Feisal H. Naqvi
Let’s be clear about one thing: The youth of Pakistan are not going to save this country.
I agree that it is wonderful to have an informed and educated youth calling for reform, but reform does not come from desire alone. Reform requires both political will and knowledge. And the youth of this country can supply neither.
Since it is more debateable, let me take the issue of political will first.
Political will means the desire of people in power to change that which is wrong about this country. The term ‘people in power’ includes not just politicians but also the bureaucracy, the judiciary and the military. None of the last three give a rat’s patootie about what young people think. On the other hand, each of the three can be affected by elected governments. So whatever little hope the Pakistani youth have of impacting political will is dependent entirely on political parties.
Political parties can mean either the established political parties or some new force. As far as the established parties are concerned, all the youthful enthusiasm in the world is not going to make a damn bit of difference. No matter how much the youth protest, the established parties are still going to present the people of this country in the next election with a slate of candidates ranging from the overtly criminal to the covertly corrupt. If a few individuals do become strongly identified with a popular demand for reform, they will be co-opted into existing power structures, perhaps even given a ministry or two. And then, as desire fades, they, too, will become indistinguishable from their former opponents.
But what about new parties, you say? What if Imran Khan or some other reformer rides a wave of popular support into power? After all, it has been done before: Look at Zulfikar Ali Bhutto (ZAB) and the 1970 elections.
There are two answers to that fond hope. The first is that Imran Khan is no ZAB. Pakistani politics is based on a first-past-the-post system with 272 directly-elected constituencies spread across the length and breadth of this country (all the rest are indirectly elected). In order to have a meaningful number of seats, Mr Khan would need not just massive support but well-distributed massive support. There is nothing that I have seen or read which comes close to indicating any such movement for him in Pakistan. His most recent jalsa in Peshawar — undoubtedly his most successful till date — netted him a grand total of about 10,000 people. Even if independent estimates are off by 50 per cent, that support would not be enough to get him a single seat in the National Assembly, even in Peshawar itself.
I do not mean to malign or belittle Mr Khan. I have immense respect for his determination. It is quite possible that I am completely wrong in my estimate of his popular standing. But let us just concede for now that an electoral tsunami in his favour looks somewhat unlikely.

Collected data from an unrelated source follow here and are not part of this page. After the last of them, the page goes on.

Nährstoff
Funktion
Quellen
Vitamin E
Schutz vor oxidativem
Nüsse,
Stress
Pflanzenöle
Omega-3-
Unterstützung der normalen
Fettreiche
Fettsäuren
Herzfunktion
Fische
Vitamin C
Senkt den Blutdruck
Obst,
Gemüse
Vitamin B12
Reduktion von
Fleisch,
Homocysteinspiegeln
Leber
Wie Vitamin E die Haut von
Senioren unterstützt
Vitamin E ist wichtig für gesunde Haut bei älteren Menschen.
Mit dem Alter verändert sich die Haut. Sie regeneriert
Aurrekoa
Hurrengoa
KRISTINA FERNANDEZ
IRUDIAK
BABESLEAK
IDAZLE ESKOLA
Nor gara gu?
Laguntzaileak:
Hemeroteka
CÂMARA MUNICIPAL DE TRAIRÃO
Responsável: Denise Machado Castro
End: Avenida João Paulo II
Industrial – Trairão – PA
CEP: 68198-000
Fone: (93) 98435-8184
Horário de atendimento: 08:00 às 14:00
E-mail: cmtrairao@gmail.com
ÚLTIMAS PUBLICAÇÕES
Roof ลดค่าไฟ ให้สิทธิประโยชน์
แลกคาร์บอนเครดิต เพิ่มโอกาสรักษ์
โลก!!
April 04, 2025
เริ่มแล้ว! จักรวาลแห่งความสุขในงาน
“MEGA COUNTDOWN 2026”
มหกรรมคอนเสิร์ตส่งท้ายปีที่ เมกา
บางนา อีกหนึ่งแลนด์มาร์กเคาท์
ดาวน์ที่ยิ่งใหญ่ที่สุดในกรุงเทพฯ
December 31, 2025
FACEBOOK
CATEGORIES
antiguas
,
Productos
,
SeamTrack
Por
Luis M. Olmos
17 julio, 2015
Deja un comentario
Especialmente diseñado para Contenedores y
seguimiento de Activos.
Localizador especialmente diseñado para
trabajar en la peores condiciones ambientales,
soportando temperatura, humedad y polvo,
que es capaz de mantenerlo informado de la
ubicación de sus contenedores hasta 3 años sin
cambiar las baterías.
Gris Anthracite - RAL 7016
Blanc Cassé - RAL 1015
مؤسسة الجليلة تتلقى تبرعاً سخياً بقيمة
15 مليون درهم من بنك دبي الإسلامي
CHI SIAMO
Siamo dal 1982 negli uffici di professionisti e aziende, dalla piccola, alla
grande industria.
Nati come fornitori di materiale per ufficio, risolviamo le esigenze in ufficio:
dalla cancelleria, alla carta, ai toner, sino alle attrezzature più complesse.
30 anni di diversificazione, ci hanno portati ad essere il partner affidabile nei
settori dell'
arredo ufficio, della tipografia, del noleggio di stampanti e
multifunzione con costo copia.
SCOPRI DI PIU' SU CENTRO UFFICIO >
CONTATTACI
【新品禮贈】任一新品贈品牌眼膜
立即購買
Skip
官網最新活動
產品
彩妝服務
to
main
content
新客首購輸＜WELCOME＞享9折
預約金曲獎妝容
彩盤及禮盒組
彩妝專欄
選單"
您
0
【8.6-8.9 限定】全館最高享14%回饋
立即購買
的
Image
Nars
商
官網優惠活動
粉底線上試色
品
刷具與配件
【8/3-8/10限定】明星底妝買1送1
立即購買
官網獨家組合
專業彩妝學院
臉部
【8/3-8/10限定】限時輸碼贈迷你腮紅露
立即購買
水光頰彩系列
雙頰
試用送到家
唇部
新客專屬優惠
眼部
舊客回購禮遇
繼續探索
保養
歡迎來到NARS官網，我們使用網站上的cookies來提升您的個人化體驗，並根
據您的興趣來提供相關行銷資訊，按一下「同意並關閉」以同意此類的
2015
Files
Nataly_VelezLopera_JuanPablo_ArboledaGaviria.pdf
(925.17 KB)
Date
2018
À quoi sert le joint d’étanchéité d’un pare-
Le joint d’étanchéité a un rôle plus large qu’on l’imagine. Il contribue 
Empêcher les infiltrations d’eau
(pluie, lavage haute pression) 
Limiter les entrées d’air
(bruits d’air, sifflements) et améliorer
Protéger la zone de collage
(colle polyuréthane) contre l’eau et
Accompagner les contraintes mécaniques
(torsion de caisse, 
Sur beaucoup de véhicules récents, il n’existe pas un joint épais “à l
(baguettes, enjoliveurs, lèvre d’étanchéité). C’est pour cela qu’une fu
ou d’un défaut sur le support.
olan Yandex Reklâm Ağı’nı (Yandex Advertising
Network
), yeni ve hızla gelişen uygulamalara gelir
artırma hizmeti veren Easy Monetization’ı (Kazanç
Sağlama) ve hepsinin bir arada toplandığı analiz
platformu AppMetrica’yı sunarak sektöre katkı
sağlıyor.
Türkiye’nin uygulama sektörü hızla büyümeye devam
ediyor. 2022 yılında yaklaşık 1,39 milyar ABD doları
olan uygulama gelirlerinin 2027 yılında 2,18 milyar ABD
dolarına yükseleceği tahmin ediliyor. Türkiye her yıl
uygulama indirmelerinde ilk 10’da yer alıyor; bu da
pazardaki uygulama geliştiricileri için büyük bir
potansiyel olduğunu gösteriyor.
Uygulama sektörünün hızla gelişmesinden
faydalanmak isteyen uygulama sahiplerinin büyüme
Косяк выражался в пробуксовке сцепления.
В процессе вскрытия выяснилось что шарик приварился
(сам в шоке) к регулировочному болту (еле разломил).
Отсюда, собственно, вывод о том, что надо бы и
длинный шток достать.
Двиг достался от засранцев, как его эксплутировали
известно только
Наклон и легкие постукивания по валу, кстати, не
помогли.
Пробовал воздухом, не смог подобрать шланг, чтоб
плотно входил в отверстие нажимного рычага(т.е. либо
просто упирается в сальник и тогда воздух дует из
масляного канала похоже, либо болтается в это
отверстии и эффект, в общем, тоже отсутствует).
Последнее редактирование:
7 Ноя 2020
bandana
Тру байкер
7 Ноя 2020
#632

My second point is quite different. Even if it can be assumed that Mr Khan will pull off a massive upset in the next election, he has yet to put forward any plan or a detailed set of policy prescriptions explaining how he is going to fix all the myriads of problems that Pakistan faces. Instead, Mr Khan’s response is that he will select technocrats, who will take care of all this for him.
Mr Khan’s response is not a workable solution. To begin with, Mr Khan, as prime minister, will not have the option of simply appointing technocrats to all ministerial posts. Instead, he will have to pick ministers from the ranks of his fellow members of parliament (with some limited exceptions). Unless Mr Khan has been busy persuading brilliant and honest technocrats to stand by him, he will not have an all-star team of governance experts from which to choose his cabinet.
The next point is more important. Irrespective of the quality of Mr Khan’s fellow parliamentarians, formulating policy whilst in power is simply not an option. The reason for this is simple: When you are in power, practically every single waking moment of your life is spent in dealing with urgent pressing problems. In the middle of this tumult, politicians do not have the luxury of stepping back and taking months to formulate policies.
Let me put this in cricketing terms: The time to learn technique is when you are practising. You can’t figure out how to bowl inswingers after you walk into the stadium.
The standard response to this view is that everything is okay in Pakistan, that all we need are some honest people at the top. This response is rubbish. Yes, we suffer from a plague of corruption. But replacing the current crop of ministers with well-meaning people is not going to solve our problems. Those problems are deep-seated and require structural reforms, not just new faces. To use another cricket example, getting rid of Salman Butt may have helped our match-fixing problem, but it didn’t teach our opening batsmen how to play outswingers.
Does that mean the youth of this country should give up hope? No, of course not. But we need to start growing up and stop treating our problems as minor. Imran Khan has no magic wand that he can wave to fix our problems. And if the young people of this country want to be taken seriously then they need to take politics in the same vein. What they need to demand is not just a pledge to be honest, but a pledge to be intelligent, a pledge to take our problems seriously.
I believe that Imran Khan is honest. But if he wants my vote, he needs to show me that he also knows what to do if he becomes prime minister. As for the youth of this country, I suggest that they take themselves and our problems more seriously. I’ve had enough of empty slogans: Sooner or later, they will too.
Published in The Express Tribune, May 7th, 2011.